Because Musk has 80 percent of the SpaceX voting rights, shareholders effectively have none. The litigation rights have been curtailed, and there’s an arbitration clause that suggests “there’s a real chance he’s barred anyone from suing for securities fraud,” Lipton says. The SEC under Donald Trump is effectively toothless — there’s already an attempt at settling a suit over Musk’s failure to properly disclose his Twitter ownership before his buyout offer — so there’s no real risk from them. And the index fund inclusion makes it more difficult for people to actually get rid of SpaceX shares — there’s much more forced buying.

“There’s no getting off the train.”

“There’s no getting off the train,” Lipton says.

Which brings me back to WeWork. One major difference between Adam Neumann and Elon Musk — besides the scale of their grandiosity — is that Musk has a proven ability to rally stocks. Another is all those leaks from the S-1 that came through before the actual document dropped to create buzz and hype. It’s a violation of securities laws to leak the S-1 before the filing, Lipton says. And while it’s not impossible that they are coming from somewhere other than SpaceX, based on what she’s observed publicly, she thinks that SpaceX is the likeliest leaker. “That’s exactly what they’re not supposed to do, but it’s what I believe they’re doing, and the SEC hasn’t shown the slightest interest,” she says. “You’d think they’d at least look into it.”

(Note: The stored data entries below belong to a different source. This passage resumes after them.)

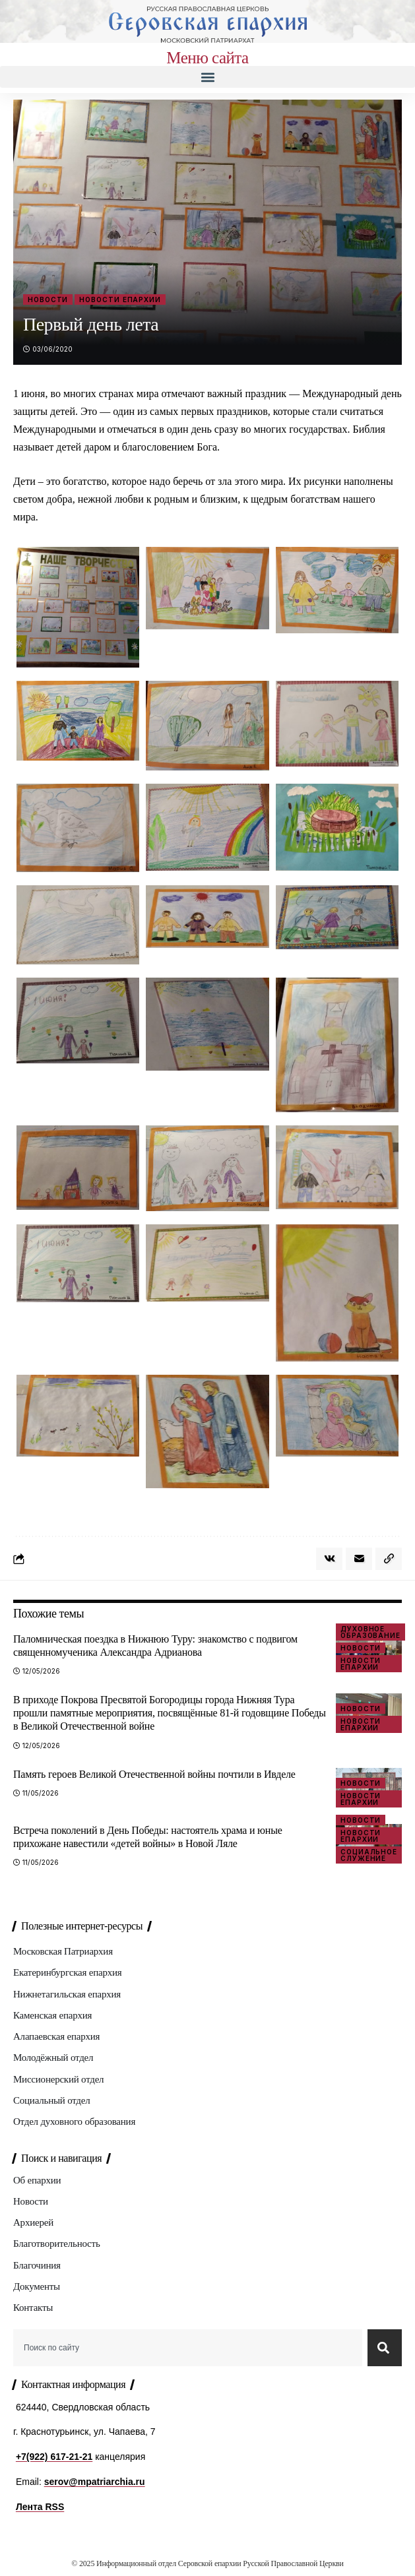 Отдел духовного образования (74, 2121)
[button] (207, 77)
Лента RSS (40, 2506)
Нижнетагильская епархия (67, 1994)
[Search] (384, 2347)
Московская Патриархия (63, 1951)
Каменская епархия (52, 2015)
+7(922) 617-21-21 (54, 2456)
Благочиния (37, 2265)
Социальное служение (368, 1855)
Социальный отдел (51, 2100)
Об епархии (37, 2180)
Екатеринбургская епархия (67, 1972)
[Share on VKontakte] (329, 1559)
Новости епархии (120, 299)
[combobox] (187, 2347)
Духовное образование (370, 1632)
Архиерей (33, 2222)
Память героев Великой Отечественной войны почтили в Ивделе (154, 1774)
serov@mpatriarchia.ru (94, 2481)
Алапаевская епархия (56, 2036)
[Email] (359, 1559)
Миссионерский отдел (58, 2079)
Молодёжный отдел (53, 2057)
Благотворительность (56, 2243)
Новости (48, 299)
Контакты (33, 2307)
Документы (36, 2286) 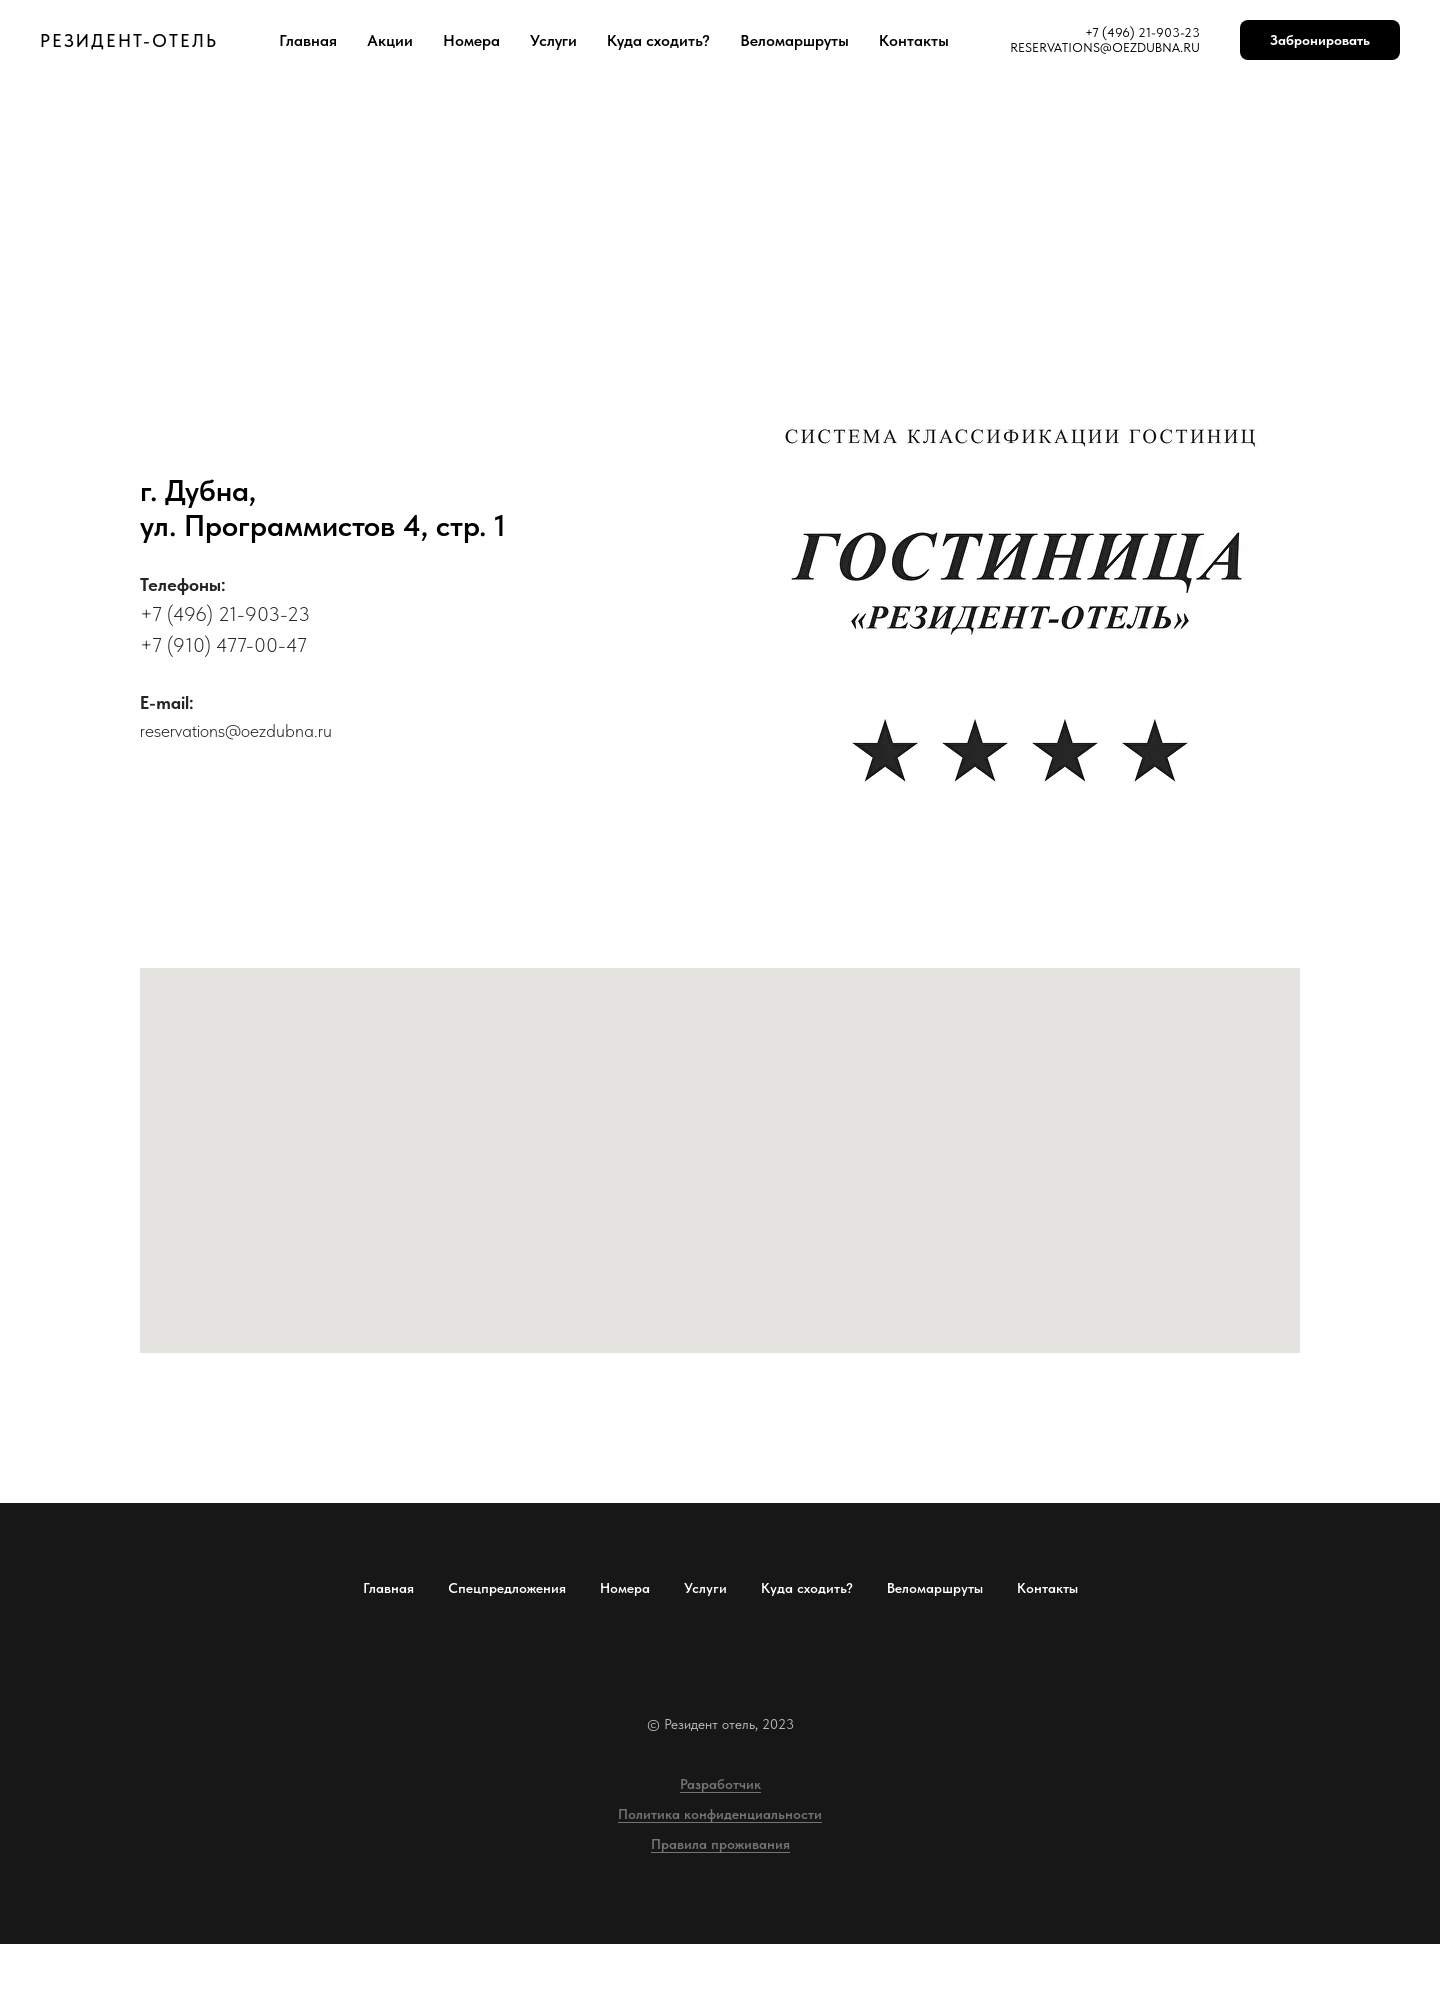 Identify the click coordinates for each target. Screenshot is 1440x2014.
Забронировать (1320, 40)
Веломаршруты (794, 40)
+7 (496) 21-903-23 (225, 614)
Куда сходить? (658, 40)
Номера (471, 40)
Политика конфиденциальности (720, 1814)
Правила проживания (720, 1844)
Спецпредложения (507, 1588)
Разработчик (720, 1784)
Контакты (914, 40)
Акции (390, 40)
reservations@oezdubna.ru (236, 730)
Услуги (553, 40)
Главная (308, 40)
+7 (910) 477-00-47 (223, 645) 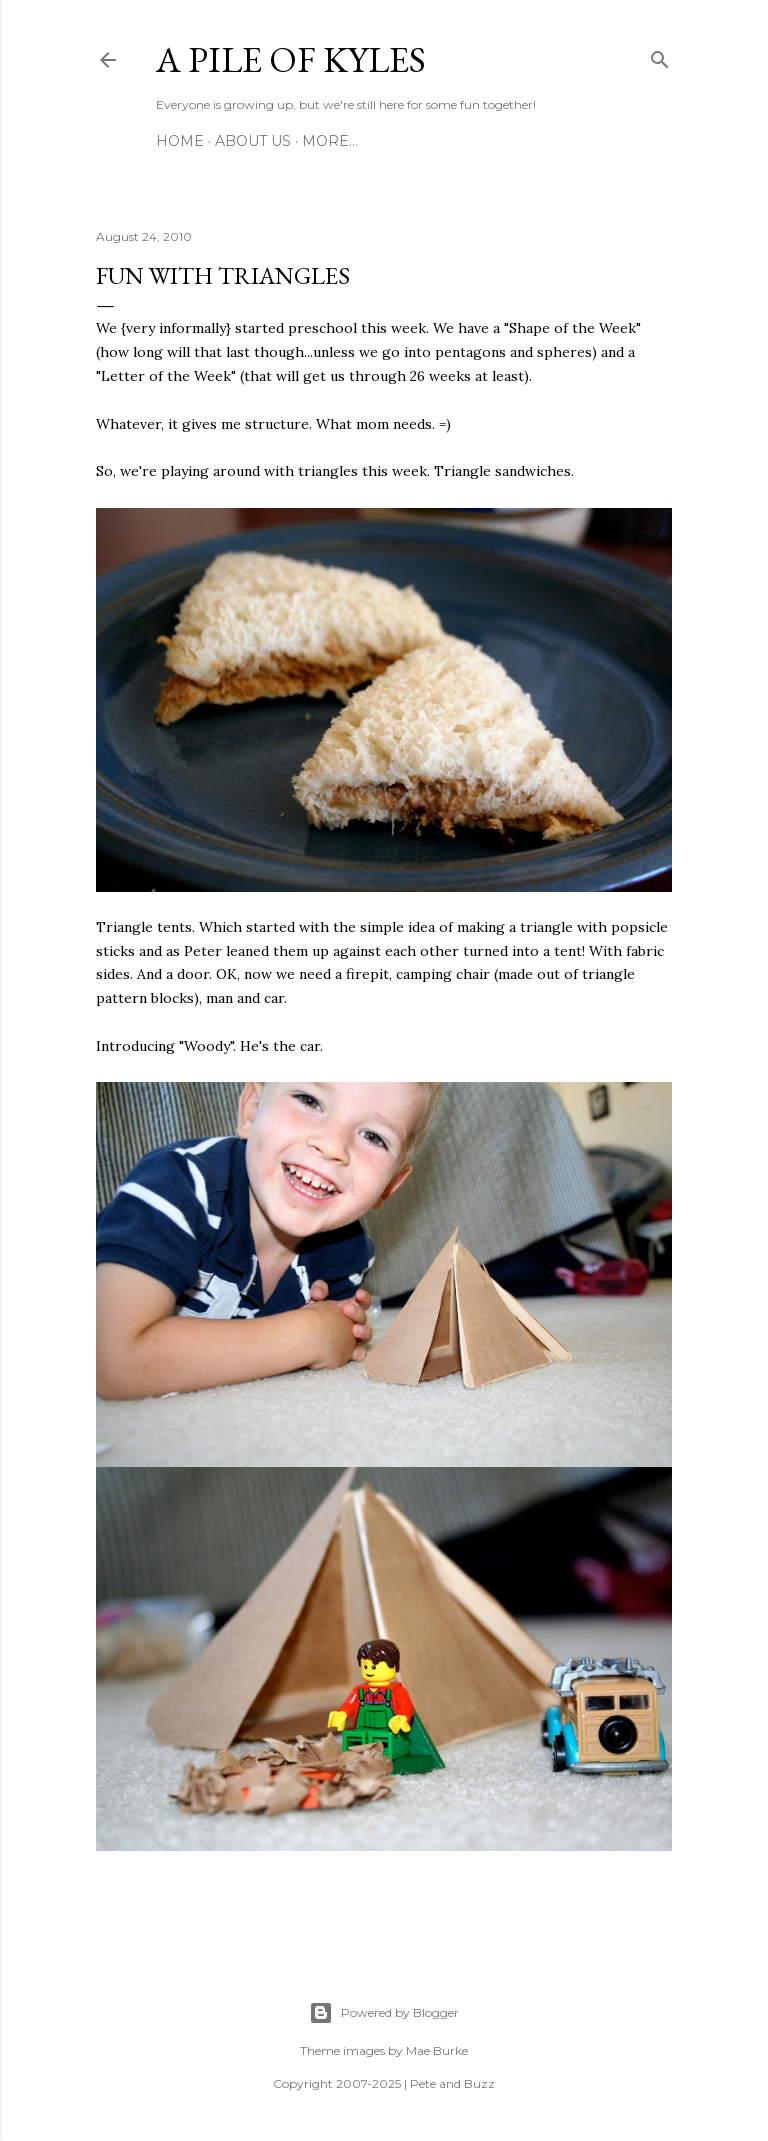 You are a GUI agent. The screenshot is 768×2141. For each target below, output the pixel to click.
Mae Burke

The top-line data without the details on debt and related party transactions make SpaceX look better than it is. Now, more than ever, our society is built around gambling, and it seems a lot of people are feeling lucky. And that means that you, my friend, may wind up helping make Elon Musk a trillionaire whether you like it or not. An early index listing gives SpaceX more access to institutional investors through their index funds. Those index funds will have to buy SpaceX shares, and that means actively managed funds will probably buy SpaceX shares, too, to benefit from the trade — since passive funds like index funds now outnumber active funds in assets. (The passive tail is wagging the active dog, if you will.) The likelihood the shares wind up in many people’s retirement accounts means that if SpaceX fails, the people who get hit are not the wised-up early investors but basically a bunch of normal people, the ones who can least afford it.

And that, along with Musk’s coziness with the Trump administration, suggests that Musk has positioned himself for a government bailout if SpaceX fails. Now, if that’s not spreading the light of consciousness, I don’t know what is. The largest IPO of all time, after all, also means that we will possibly see the biggest flop of all time. And if I know Musk, he’ll do everything he can to make sure someone else is on the hook for that.